Diving into the Wreck

Diving into the Wreck Essay Questions

  1. 1

    The speaker dives into a shipwreck, which is clearly a metaphor for looking at the ruins of history. Why does Rich choose an underwater setting for this poem (for example, as compared to the ruins of a city, or the aftermath of a car crash)?

    The underwater ruins of “Diving into the Wreck” require the speaker to go into a different world: one where she moves differently, breathes differently, and thinks differently. If the shipwreck in this poem is a metaphor for the catastrophes of history, the poem also asks us to consider when and where we must look at this catastrophe. It provides an answer: in poetry itself. The ocean can be understood as a metaphor for the imaginative world of art; it is precisely in and through art and poetry that one must confront the ills of history.

  2. 2

    Explain the speaker’s switch from “I” to “we” in stanza seven, and especially her identification with the mermaid and merman.

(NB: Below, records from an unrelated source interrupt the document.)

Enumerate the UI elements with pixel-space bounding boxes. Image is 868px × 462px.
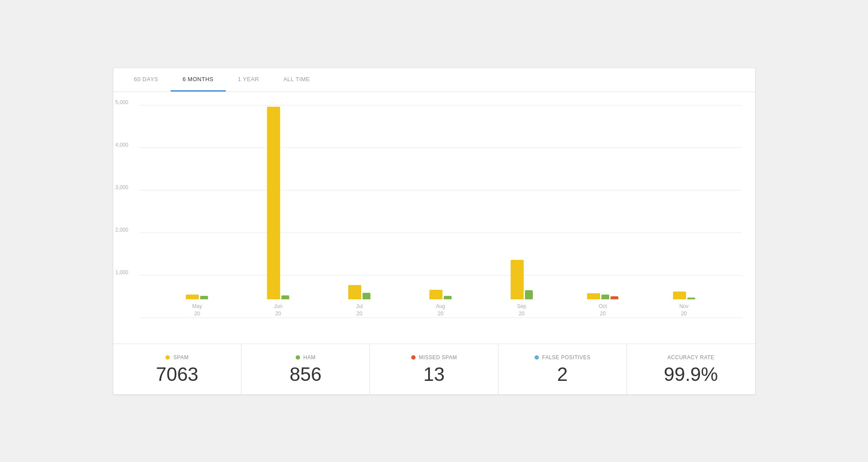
summary-bar: SPAM 7063 HAM 856 MISSED SPAM 13 FALSE P…: [113, 344, 755, 394]
bars-wrapper: [400, 290, 481, 299]
bar-spam: [511, 260, 524, 299]
false-positives-label-text: FALSE POSITIVES: [542, 354, 591, 360]
accuracy-rate-label: ACCURACY RATE: [667, 354, 714, 360]
tabs-bar: 60 DAYS 6 MONTHS 1 YEAR ALL TIME: [113, 68, 755, 92]
accuracy-rate-value: 99.9%: [664, 365, 718, 384]
bars-wrapper: [319, 285, 400, 299]
tab-alltime[interactable]: ALL TIME: [271, 68, 322, 92]
chart-area: 5,0004,0003,0002,0001,000 May20Jun20Jul2…: [113, 92, 755, 344]
missed-spam-label: MISSED SPAM: [411, 354, 457, 360]
bar-spam: [348, 285, 361, 299]
chart-container: 60 DAYS 6 MONTHS 1 YEAR ALL TIME 5,0004,…: [113, 68, 756, 395]
chart-inner: 5,0004,0003,0002,0001,000 May20Jun20Jul2…: [139, 105, 742, 339]
bar-spam: [267, 107, 280, 299]
ham-label-text: HAM: [304, 354, 316, 360]
tab-6months[interactable]: 6 MONTHS: [171, 68, 226, 92]
bar-ham: [525, 290, 533, 299]
bar-spam: [587, 293, 600, 299]
bar-ham: [444, 296, 452, 299]
bar-ham: [601, 295, 609, 299]
month-label: Oct20: [599, 303, 607, 318]
y-axis-label: 1,000: [116, 269, 129, 275]
month-group: Oct20: [562, 293, 644, 317]
missed-spam-dot: [411, 355, 416, 360]
summary-spam: SPAM 7063: [113, 344, 242, 394]
ham-value: 856: [290, 365, 321, 384]
false-positives-label: FALSE POSITIVES: [535, 354, 591, 360]
month-label: Jun20: [274, 303, 282, 318]
month-group: Jun20: [238, 107, 319, 317]
bars-area: May20Jun20Jul20Aug20Sep20Oct20Nov20: [139, 105, 742, 318]
month-group: May20: [157, 295, 238, 317]
bar-spam: [429, 290, 442, 299]
month-group: Nov20: [644, 292, 725, 318]
bars-wrapper: [644, 292, 725, 299]
spam-value: 7063: [156, 365, 198, 384]
tab-60days[interactable]: 60 DAYS: [122, 68, 171, 92]
accuracy-rate-label-text: ACCURACY RATE: [667, 354, 714, 360]
bar-ham: [363, 293, 370, 299]
bar-ham: [281, 295, 289, 299]
bar-spam: [186, 295, 199, 299]
month-label: May20: [192, 303, 202, 318]
month-label: Jul20: [356, 303, 363, 318]
grid-line: [139, 318, 742, 318]
month-group: Sep20: [481, 260, 562, 318]
bar-spam: [673, 292, 686, 299]
y-axis-label: 5,000: [116, 99, 129, 105]
y-axis-label: 2,000: [116, 227, 129, 233]
bars-wrapper: [157, 295, 238, 299]
spam-label: SPAM: [165, 354, 188, 360]
missed-spam-label-text: MISSED SPAM: [419, 354, 457, 360]
bar-ham: [200, 296, 208, 299]
month-label: Sep20: [517, 303, 526, 318]
missed-spam-value: 13: [423, 365, 445, 384]
y-axis-label: 3,000: [116, 184, 129, 190]
bar-missed-spam: [611, 296, 618, 299]
bars-wrapper: [481, 260, 562, 299]
y-axis-label: 4,000: [116, 142, 129, 148]
ham-dot: [296, 355, 300, 360]
bars-wrapper: [238, 107, 319, 299]
false-positives-dot: [535, 355, 539, 360]
tab-1year[interactable]: 1 YEAR: [226, 68, 271, 92]
summary-false-positives: FALSE POSITIVES 2: [498, 344, 627, 394]
spam-label-text: SPAM: [173, 354, 188, 360]
summary-missed-spam: MISSED SPAM 13: [370, 344, 498, 394]
false-positives-value: 2: [557, 365, 568, 384]
month-label: Aug20: [436, 303, 445, 318]
spam-dot: [165, 355, 170, 360]
month-label: Nov20: [679, 303, 688, 318]
summary-ham: HAM 856: [241, 344, 370, 394]
ham-label: HAM: [296, 354, 316, 360]
bars-wrapper: [562, 293, 644, 299]
month-group: Aug20: [400, 290, 481, 318]
bar-ham: [687, 298, 695, 299]
summary-accuracy-rate: ACCURACY RATE 99.9%: [627, 344, 755, 394]
month-group: Jul20: [319, 285, 400, 317]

    The speaker in this poem begins her quest alone, stating that she does not have a “team.” However, when she encounters the carved figure of a mermaid and merman, she identifies with both, and begins to use the pronoun “we.” This can be viewed as a call to collective action. As Rich is often read as a feminist poet, it may be surprising that she also includes a merman in this “we.” Here, Rich might seem to suggest that the struggle for the truth, as well as the liberation of the oppressed, is a collective struggle that crosses and even erases the lines of gender.